If Nora kept containing him from the outside, he was going to explode in any direction. The flow toward his arms had to be cut.

“Vanessa” I said loudly. “I need you to hold his arms from behind when Nora makes him turn.”

“Do you have a plan or are you improvising with confidence?”

“Both.”

“That is not reassuring.”

“Nora, make him raise his guard.”

Nora looked at me for a second, then smiled slightly. “You better be right.”

She launched a blue discharge at the ground in front of the man. He reacted by raising both arms to cover himself, exactly as I expected. At that instant Vanessa appeared behind him, grabbing his elbows and pulling backward with impressive force for someone who had just rescued civilians.

I advanced two steps and extended both hands toward the pavement, not toward him. I formed a low circle of fire around his feet, not to burn him, but to force him to stay still by instinct. The man looked down at the fire and hesitated.

That second was enough.

Nora crossed the distance and pressed two fingers charged with blue electricity against the center of his chest. It was not a huge discharge. It was precise. Short. Controlled.

The gray glow on his arms flickered.

The man let out a muffled groan and fell to his knees. Vanessa did not let go, she only lowered with him to prevent him from hitting his head on the ground. Nora kept her fingers on his chest a few more seconds until the glow finally went out.

Silence did not arrive immediately.
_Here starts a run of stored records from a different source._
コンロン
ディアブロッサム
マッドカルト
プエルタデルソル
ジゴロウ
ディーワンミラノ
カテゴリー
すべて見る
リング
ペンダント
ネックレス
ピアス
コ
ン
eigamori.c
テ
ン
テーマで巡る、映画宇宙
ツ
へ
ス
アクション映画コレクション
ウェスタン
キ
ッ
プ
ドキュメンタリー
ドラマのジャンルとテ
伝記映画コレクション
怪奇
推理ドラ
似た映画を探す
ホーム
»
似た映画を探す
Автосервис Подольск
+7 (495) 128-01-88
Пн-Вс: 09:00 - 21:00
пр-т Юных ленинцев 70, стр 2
There were still alarms, people crying, employees coming out of the shops, and curious people recording. But the main danger had ended.
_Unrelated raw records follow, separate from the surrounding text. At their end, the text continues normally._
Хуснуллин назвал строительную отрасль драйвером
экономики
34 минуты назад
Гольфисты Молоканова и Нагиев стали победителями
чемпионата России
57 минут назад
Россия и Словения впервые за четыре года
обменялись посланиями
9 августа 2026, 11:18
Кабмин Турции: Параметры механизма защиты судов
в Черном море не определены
I turned off the circle of fire and felt my legs heavy.

I had not shot a big flame. I had not defeated anyone with an impressive attack. I had not posed for the cameras.

But no one was burned.

That was much better.

Vanessa raised her gaze toward me while securing the man’s arms with special ties. “That was risky.”

“But it worked.”

“This time, yes.”

Nora looked at the unconscious man, then at me. “How did you know it was the chest?”

I stayed still.

That was the kind of question that could open horrible doors.

“I saw it in the way he moved” I said trying to sound casual. “The arms were receiving strength, but the center was here.”

Nora did not seem completely convinced, but she did not pressure me either. Vanessa looked at me a second longer than normal and that was enough to know that she did not completely buy it either.

Perfect.

I survived the emergency and now two women were suspicious of me.

Progress.

***

At the agency, Sarah received the first data package from the mission while the medical teams arrived at the commercial area.

The vehicle cameras, Nora’s portable sensors, and Oliver’s thermal record appeared together on the screen. Sarah reviewed the sequence once, then again.

Oliver had pointed out the accumulation point before Nora’s sensor marked it as an anomaly.

Sarah left the coffee cup on the table without drinking.

“Interesting” she murmured, looking at Oliver Clarke’s name on the report. “Very interesting.”